The United States, France, and the United Kingdom have carried out a series of airstrikes on the war-torn country of Syria. They have specifically targeted facilities that enable the Asaad Regime to carry out chem-warfare attacks.
In a place where things seemed like they couldn’t get any worse, this latest escalation is rather significant as it brings in new players who were previously on the sidelines.
Some of the more active players like Russia and Iran are not very happy to have the additional company.
The markets, for their part, seem to be largely unphased by all of this. Stocks have come down slightly but there hasn’t been a massive rush to safe-haven assets as one might expect.
Today’s Highlights
Traditional Markets
Earnings season has kicked off on Wall Street and this should be a great one.
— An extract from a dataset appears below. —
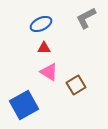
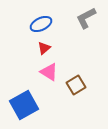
red triangle: rotated 40 degrees counterclockwise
Thanks to Donald Trump’s tax cuts and additional stimulus, corporate earnings should be through the roof.
@TheBigBanks who reported on Friday have smashed expectations with JP Morgan’s profits rising 35% in the first quarter, Citi Group raising their earnings per share by 24%, and Wells Fargo seeing profits rise despite a new scandal.
As we can see from the charts above, the great earnings may have propped up the prices a bit but they certainly didn’t send them flying.
It will be interesting to see how the season progresses and to what extent the reports are overshadowed by geopolitics and already high valuations in the market.
Russian Divergence
Traditionally, the Russian Ruble is most correlated with Crude Oil because it is the number one export from the country.
So we’ve seen before how a sharp rise in the price of Crude can affect a similar movement from the Russian Ruble. However, over the last week, we’ve seen them moving in opposite directions as the Ruble is under pressure by international forces and the supply of crude oil is under question.